**TASK STATEMENT**: What needs reproducing is the run of lines in the data below starting at the line with "Mund und Zahnhygiene" and ending at the line with "Con trai tôi Trịnh Việt Thành mới 21", both ends included. Copy it exactly, without pictures, and add nothing.

+ + + + +

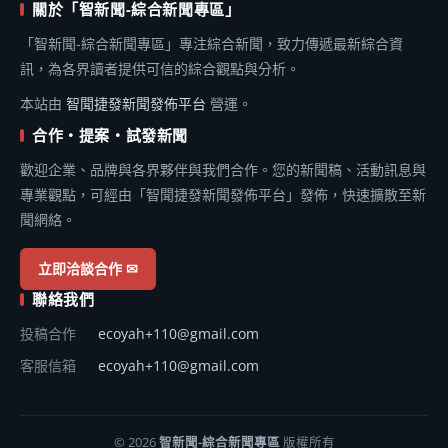
關於「智新聞-綜合新聞專區」
「智新聞-綜合新聞專區」專注綜合新聞，致力傳遞最新綜合資
訊，為各界讀者提供可信的綜合觀點與分析。
本站由
智聞捷發新聞發佈平台
營運。
合作・提案・試發新聞
歡迎企業、品牌與各界夥伴與我們合作。您的新聞稿、活動訊息與
專業觀點，可經由「智聞捷發新聞發佈平台」發佈，快速擴散至新
聞網絡。
立即洽談合作 ✉
聯絡我們
投稿合作
ecoyah+110@gmail.com
客服信箱
ecoyah+110@gmail.com
© 2026
智新聞-綜合新聞專區
版權所有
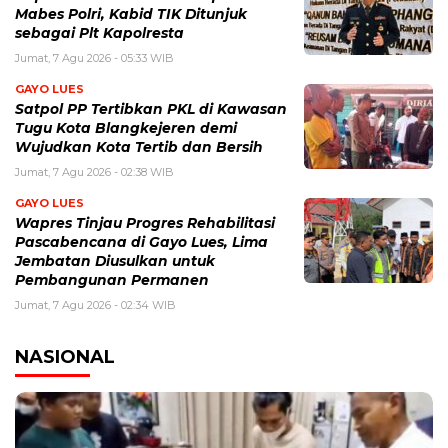
Mabes Polri, Kabid TIK Ditunjuk
sebagai Plt Kapolresta
Jumat, 7 Agu 2026 - 05:33 WIB
GAYO LUES
Satpol PP Tertibkan PKL di Kawasan
Tugu Kota Blangkejeren demi
Wujudkan Kota Tertib dan Bersih
Jumat, 7 Agu 2026 - 02:38 WIB
GAYO LUES
Wapres Tinjau Progres Rehabilitasi
Pascabencana di Gayo Lues, Lima
Jembatan Diusulkan untuk
Pembangunan Permanen
Jumat, 7 Agu 2026 - 02:34 WIB
NASIONAL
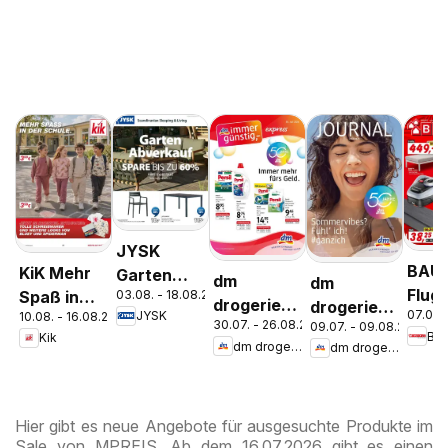
JYSK
BAU
KiK Mehr
Garten
dm
dm
Flugb
03.08. - 18.08.2026
Spaß in
Abverkauf
drogerie
drogerie
07.08.
JYSK
10.08. - 16.08.2026
der Schule
Spare Bis
30.07. - 26.08.2026
09.07. - 09.08.2026
markt
markt
Ba
Kik
Zu 60%
dm drogerie markt
dm drogerie markt
Journal
Journal
Express
Juli 2026
August
Hier gibt es neue Angebote für ausgesuchte Produkte im
Sale von MPREIS. Ab dem 16.07.2026 gibt es einen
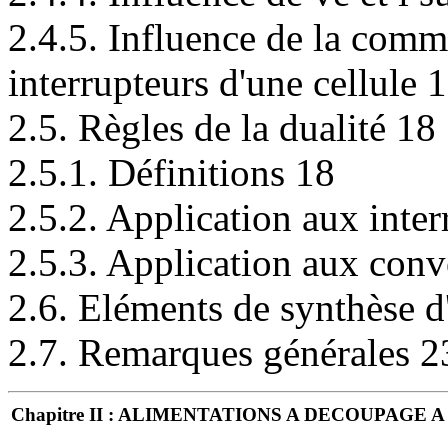
2.4.5. Influence de la commu
interrupteurs d'une cellule 
2.5. Règles de la dualité 18
2.5.1. Définitions 18
2.5.2. Application aux inter
2.5.3. Application aux conv
2.6. Eléments de synthèse d
2.7. Remarques générales 2
Chapitre II : ALIMENTATIONS A DECOUPAG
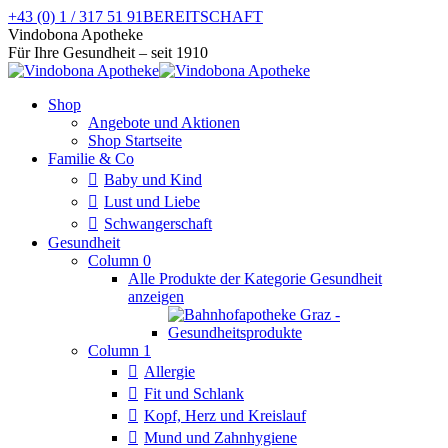
Zum
+43 (0) 1 / 317 51 91
BEREITSCHAFT
Inhalt
Facebook
Instagram
Vindobona Apotheke
springen
page
page
Für Ihre Gesundheit – seit 1910
opens
opens
in
in
Shop
new
new
Angebote und Aktionen
window
window
Shop Startseite
Familie & Co
Baby und Kind
Lust und Liebe
Schwangerschaft
Gesundheit
Column 0
Alle Produkte der Kategorie Gesundheit
anzeigen
Column 1
Allergie
Fit und Schlank
Kopf, Herz und Kreislauf
Mund und Zahnhygiene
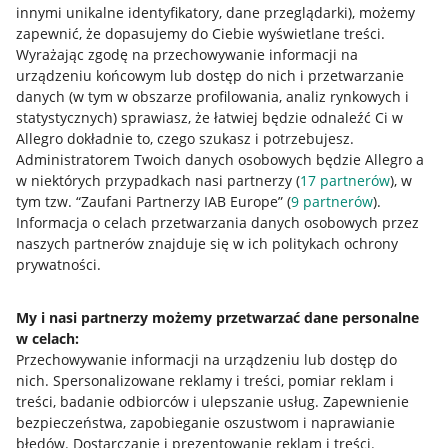
innymi unikalne identyfikatory, dane przeglądarki)
, możemy
zapewnić, że dopasujemy do Ciebie wyświetlane treści.
Wyrażając zgodę na przechowywanie informacji na
urządzeniu końcowym lub dostęp do nich i przetwarzanie
danych (w tym w obszarze profilowania, analiz rynkowych i
statystycznych) sprawiasz, że łatwiej będzie odnaleźć Ci w
Allegro dokładnie to, czego szukasz i potrzebujesz.
Administratorem Twoich danych osobowych będzie Allegro a
w niektórych przypadkach nasi partnerzy (
17
partnerów
), w
tym tzw. “Zaufani Partnerzy IAB Europe” (
9
partnerów
).
Przydatne informacje
Informacja o celach przetwarzania danych osobowych przez
naszych partnerów znajduje się w ich politykach ochrony
prywatności.
Jak to działa
Napisz do nas
My i nasi partnerzy możemy przetwarzać dane personalne
w celach:
Allegro Gadane dla sprzedających
Przechowywanie informacji na urządzeniu lub dostęp do
Allegro Gadane dla kupujących
nich
.
Spersonalizowane reklamy i treści, pomiar reklam i
treści, badanie odbiorców i ulepszanie usług
.
Zapewnienie
Mapa miejscowości
bezpieczeństwa, zapobieganie oszustwom i naprawianie
błędów
.
Dostarczanie i prezentowanie reklam i treści
.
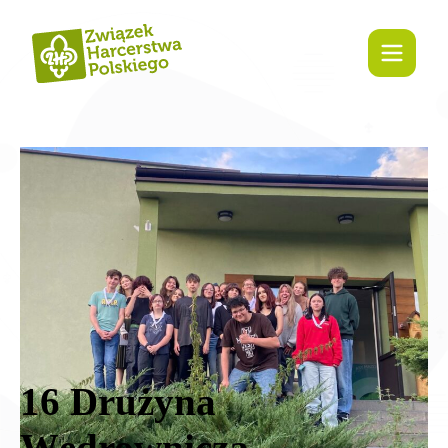
treści
16 Drużyna
Wędrownicza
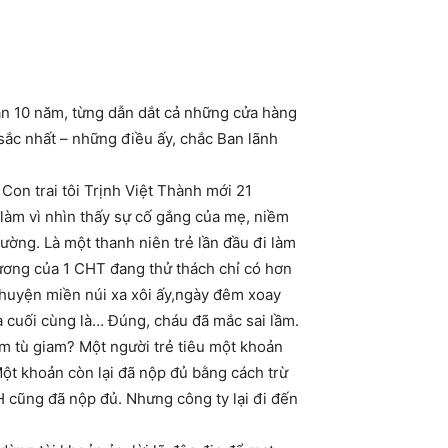
ần 10 năm, từng dẫn dắt cả những cửa hàng
sắc nhất – những điều ấy, chắc Ban lãnh
Con trai tôi Trịnh Việt Thành mới 21
 làm vì nhìn thấy sự cố gắng của mẹ, niềm
ờng. Là một thanh niên trẻ lần đầu đi làm
 lương của 1 CHT đang thử thách chỉ có hơn
 huyện miền núi xa xôi ấy,ngày đêm xoay
à cuối cùng là… Đúng, cháu đã mắc sai lầm.
năm tù giam? Một người trẻ tiêu một khoản
ột khoản còn lại đã nộp đủ bằng cách trừ
CH cũng đã nộp đủ. Nhưng công ty lại đi đến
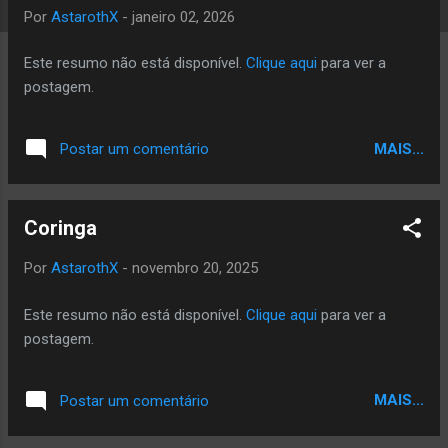
a
Por
AstarothX
-
janeiro 02, 2026
g
Este resumo não está disponível.
Clique aqui
para ver a
e
postagem.
n
s
MAIS...
Postar um comentário
Coringa
Por
AstarothX
-
novembro 20, 2025
Este resumo não está disponível.
Clique aqui
para ver a
postagem.
MAIS...
Postar um comentário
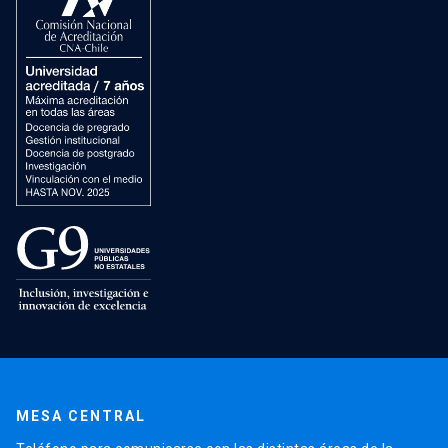
MESA CENTRAL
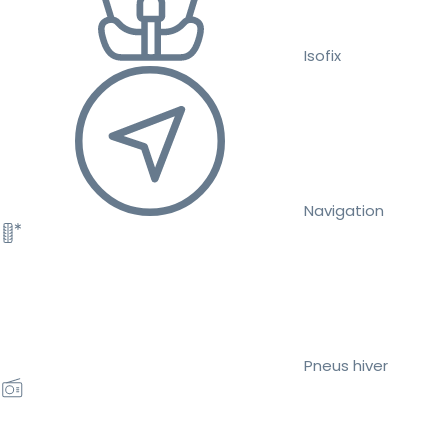
Isofix
Navigation
Pneus hiver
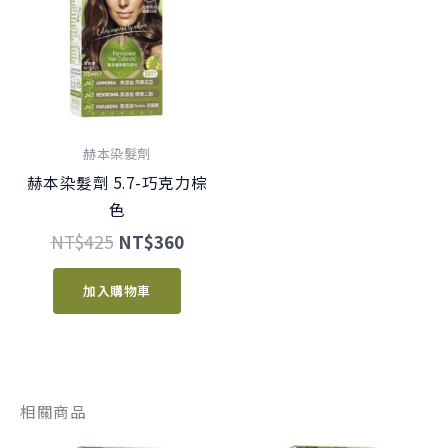
格：
格：
NT$425。
NT$360。
赫本染髮劑
赫本染髮劑 5.7-巧克力棕
色
NT$
425
NT$
360
加入購物車
相關商品
原
目
原
目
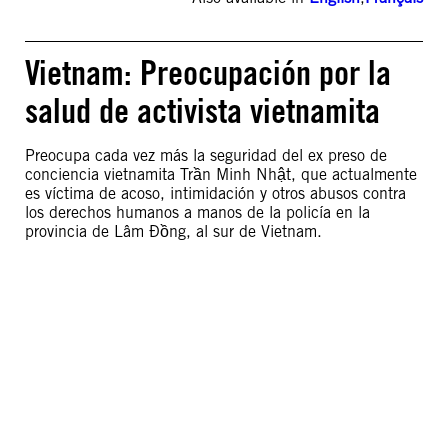
Vietnam: Preocupación por la
salud de activista vietnamita
Preocupa cada vez más la seguridad del ex preso de
conciencia vietnamita Trần Minh Nhật, que actualmente
es víctima de acoso, intimidación y otros abusos contra
los derechos humanos a manos de la policía en la
provincia de Lâm Đồng, al sur de Vietnam.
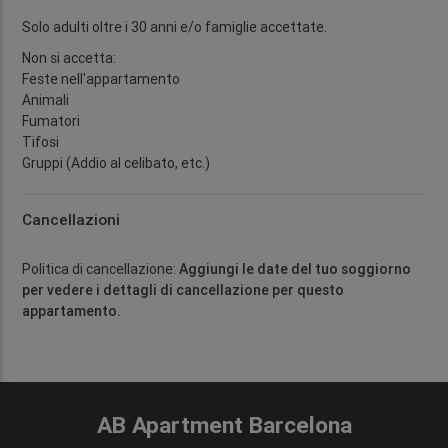
Solo adulti oltre i 30 anni e/o famiglie accettate.
Non si accetta:
Feste nell'appartamento
Animali
Fumatori
Tifosi
Gruppi (Addio al celibato, etc.)
Cancellazioni
Politica di cancellazione:
Aggiungi le date del tuo soggiorno
per vedere i dettagli di cancellazione per questo
appartamento.
AB Apartment Barcelona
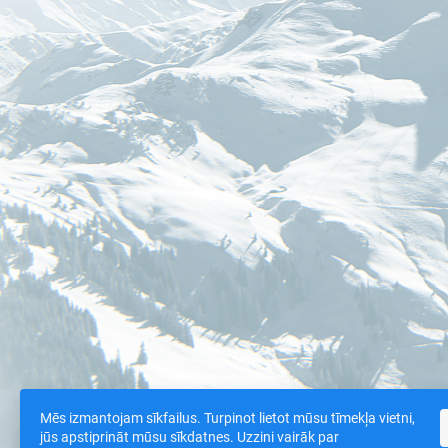
Mēs izmantojam sīkfailus. Turpinot lietot mūsu tīmekļa vietni,
jūs apstiprināt mūsu sīkdatnes. Uzzini vairāk par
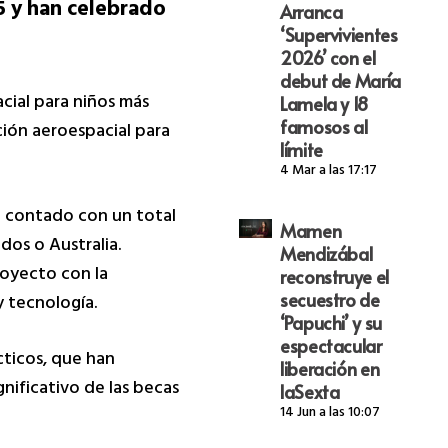
5 y han celebrado
Arranca
‘Supervivientes
2026’ con el
debut de María
cial para niños más
Lamela y 18
famosos al
ión aeroespacial para
límite
4 Mar a las 17:17
a contado con un total
Mamen
dos o Australia.
Mendizábal
royecto con la
reconstruye el
secuestro de
 tecnología.
‘Papuchi’ y su
espectacular
cticos, que han
liberación en
nificativo de las becas
laSexta
14 Jun a las 10:07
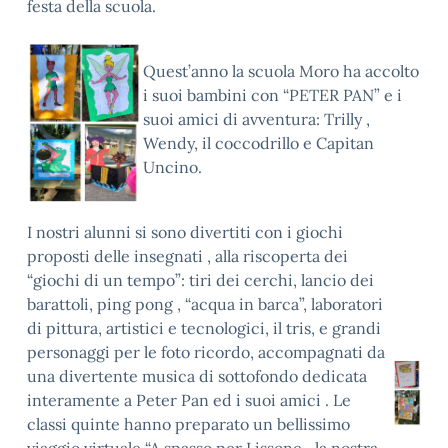
festa della scuola.
Quest’anno la scuola Moro ha accolto
i suoi bambini con “PETER PAN” e i
suoi amici di avventura: Trilly ,
Wendy, il coccodrillo e Capitan
Uncino.
I nostri alunni si sono divertiti con i giochi
proposti delle insegnati , alla riscoperta dei
“giochi di un tempo”: tiri dei cerchi, lancio dei
barattoli, ping pong , “acqua in barca”, laboratori
di pittura, artistici e tecnologici, il tris, e grandi
personaggi per le foto ricordo, accompagnati da
una divertente musica di sottofondo dedicata
interamente a Peter Pan ed i suoi amici . Le
classi quinte hanno preparato un bellissimo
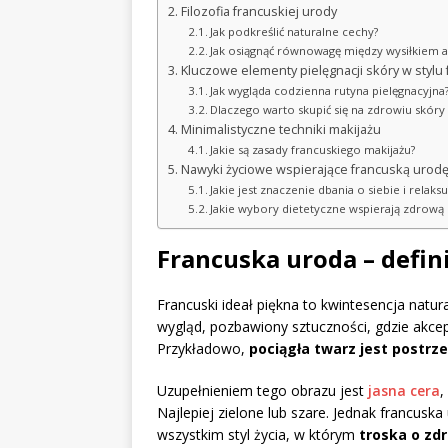
Filozofia francuskiej urody
Jak podkreślić naturalne cechy?
Jak osiągnąć równowagę między wysiłkiem
Kluczowe elementy pielęgnacji skóry w stylu
Jak wygląda codzienna rutyna pielęgnacyjna
Dlaczego warto skupić się na zdrowiu skóry 
Minimalistyczne techniki makijażu
Jakie są zasady francuskiego makijażu?
Nawyki życiowe wspierające francuską urod
Jakie jest znaczenie dbania o siebie i relaksu
Jakie wybory dietetyczne wspierają zdrową 
Francuska uroda – defini
Francuski ideał piękna to kwintesencja natura
wygląd, pozbawiony sztuczności, gdzie akce
Przykładowo,
pociągła twarz jest postrze
Uzupełnieniem tego obrazu jest
jasna cera
,
Najlepiej zielone lub szare. Jednak francus
wszystkim styl życia, w którym
troska o zd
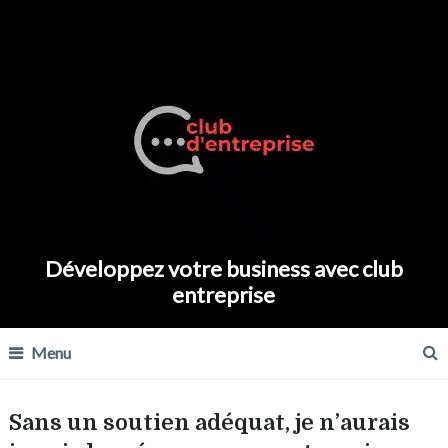
Développez votre business avec club
entreprise
Menu
Sans un soutien adéquat, je n’aurais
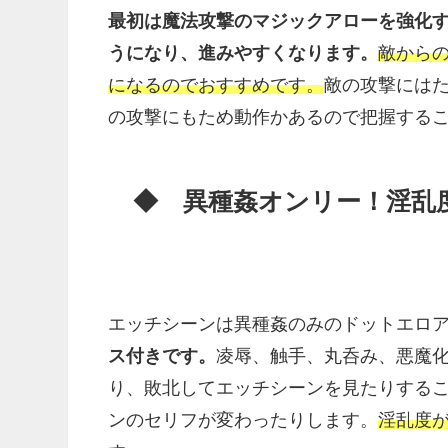
最初は魔法攻撃のマジックアローを強化
うになり、進みやすくなります。
敵から
になるのでおすすめです。
敵の攻撃には
の攻撃にもため動作かあるので把握する
◆ 異種姦オンリー！淫乱
エッチシーンは異種姦のみのドットエロ
ス付きです。
凌辱、触手、丸呑み、悪魔
り、敗北してエッチシーンを見たりする
ンのセリフが変わったりします。
淫乱度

+ + + + +

**WRITTEN SOLUTION**:
Mund und Zahnhygiene
innymi unikalne identyfikatory, dane przeglądarki)
, możemy
zapewnić, że dopasujemy do Ciebie wyświetlane treści.
Wyrażając zgodę na przechowywanie informacji na
urządzeniu końcowym lub dostęp do nich i przetwarzanie
danych (w tym w obszarze profilowania, analiz rynkowych i
statystycznych) sprawiasz, że łatwiej będzie odnaleźć Ci w
Allegro dokładnie to, czego szukasz i potrzebujesz.
Administratorem Twoich danych osobowych będzie Allegro a
w niektórych przypadkach nasi partnerzy (
17
partnerów
), w
tym tzw. “Zaufani Partnerzy IAB Europe” (
9
partnerów
).
Przydatne informacje
Informacja o celach przetwarzania danych osobowych przez
naszych partnerów znajduje się w ich politykach ochrony
prywatności.
Jak to działa
Napisz do nas
My i nasi partnerzy możemy przetwarzać dane personalne
w celach:
Allegro Gadane dla sprzedających
Przechowywanie informacji na urządzeniu lub dostęp do
Allegro Gadane dla kupujących
nich
.
Spersonalizowane reklamy i treści, pomiar reklam i
treści, badanie odbiorców i ulepszanie usług
.
Zapewnienie
Mapa miejscowości
bezpieczeństwa, zapobieganie oszustwom i naprawianie
błędów
.
Dostarczanie i prezentowanie reklam i treści
.
treści
16 Drużyna
Wędrownicza
ần 10 năm, từng dẫn dắt cả những cửa hàng
sắc nhất – những điều ấy, chắc Ban lãnh
Con trai tôi Trịnh Việt Thành mới 21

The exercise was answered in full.